On the eve of the Persian New Year, a bus station in the Iranian capital is empty due to government measures to contain the spread of the new coronavirus.

Photo: Cristina De Middel. Itacare, Brazil. May 7, 2020. Courtesy of the photographer.

Chairs are placed outside the local government bank branch, distributing the financial aid provided to families affected by Covid-19.

Photo: Cristina De Middel. Itacare, Brazil. April 18, 2020. Courtesy of the photographer.

I play with a certain sense of confusion and surprise, trying to associate images with meanings that are not conventional. For me, a good image is one that you don't know how to react to: funny and sad, ridiculous and beautiful, offensive and tender... the combinations are endless.

Covid photography
Photo: Cristina De Middel. Itacare, Brazil. April 18, 2020. Courtesy of the photographer.

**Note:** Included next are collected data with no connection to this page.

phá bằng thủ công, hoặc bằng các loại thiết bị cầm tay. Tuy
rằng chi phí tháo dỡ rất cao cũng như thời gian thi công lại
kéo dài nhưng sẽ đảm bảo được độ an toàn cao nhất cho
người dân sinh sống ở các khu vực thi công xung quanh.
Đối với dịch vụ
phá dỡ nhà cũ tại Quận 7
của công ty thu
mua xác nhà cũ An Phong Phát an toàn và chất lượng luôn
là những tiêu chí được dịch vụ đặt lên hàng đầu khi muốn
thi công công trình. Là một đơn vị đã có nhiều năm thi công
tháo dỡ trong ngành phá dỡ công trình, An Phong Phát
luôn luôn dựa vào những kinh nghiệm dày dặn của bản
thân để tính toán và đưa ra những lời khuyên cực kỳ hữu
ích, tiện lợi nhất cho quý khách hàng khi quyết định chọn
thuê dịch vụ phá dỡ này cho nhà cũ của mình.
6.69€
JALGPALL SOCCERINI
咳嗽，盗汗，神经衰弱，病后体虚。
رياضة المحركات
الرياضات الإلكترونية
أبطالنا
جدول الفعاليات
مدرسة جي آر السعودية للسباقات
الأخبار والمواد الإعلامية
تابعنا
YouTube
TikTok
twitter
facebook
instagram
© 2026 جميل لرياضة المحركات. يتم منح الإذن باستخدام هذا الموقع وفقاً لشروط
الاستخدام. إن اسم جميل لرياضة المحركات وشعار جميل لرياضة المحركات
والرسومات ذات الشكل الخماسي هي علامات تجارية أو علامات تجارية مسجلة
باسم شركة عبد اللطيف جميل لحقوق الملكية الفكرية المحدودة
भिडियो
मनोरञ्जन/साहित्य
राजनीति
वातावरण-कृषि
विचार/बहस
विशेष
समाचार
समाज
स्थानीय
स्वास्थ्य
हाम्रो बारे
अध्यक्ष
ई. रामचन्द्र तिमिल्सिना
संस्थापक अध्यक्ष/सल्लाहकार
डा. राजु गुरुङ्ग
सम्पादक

Ednaldo Cardoso (44) is the priest of the only Catholic church in Itacaré. He's quite progressive, has a music band, drinks beer. His church has been closed for the last 3 weeks, but he has remained available to anyone in need of spiritual advice via Whatsapp. He cannot confess, but he can listen and try to appease his parishioners from a distance.

Photo: Victor Moriyama. São Paulo Brazil. March 17, 2020. Courtesy of the photographer.

Buyer at an organic fair in Parque da Água Branca, in São Paulo. Brazil confirmed on this day the first death by Covid-19.

Photo: Victor Moriyama. São Paulo Brazil. March 20, 2020. Courtesy of the photographer.

Florist Valdemir da Silva orders the flowers from his stall while waiting for the total closing of stores in the city of São Paulo.

Covid photography
Photo: Victor Moriyama. São Paulo Brazil. May 18, 2020. Courtesy of the photographer.

Passengers at Estação da Luz during peak hours.

Photo: Victor Moriyama. São Paulo Brazil. May 8, 2020. Courtesy of the photographer.

Tallytta Ferreira, in green, does her nails at a manicurist in the Paraisópolis neighborhood.


Photo: Hélio Campos Mello. São Paulo Brazil. 2020. Courtesy of the photographer.

Founded in France in 1971, MSF – Doctors Without Borders works around the world and serves victims of conflict, natural disasters and scourges such as Ebola and now the coronavirus. In this image, one of her doctors serves the population most vulnerable to Covid-19, in São Paulo. In 2015, there were 15.905 men, women and children living on the streets. According to a census commissioned by the city hall in 2019 and recently released, that number has grown to 24.344. And the vast majority of this frightening number – there are almost 25 homeless people! – is not there by choice.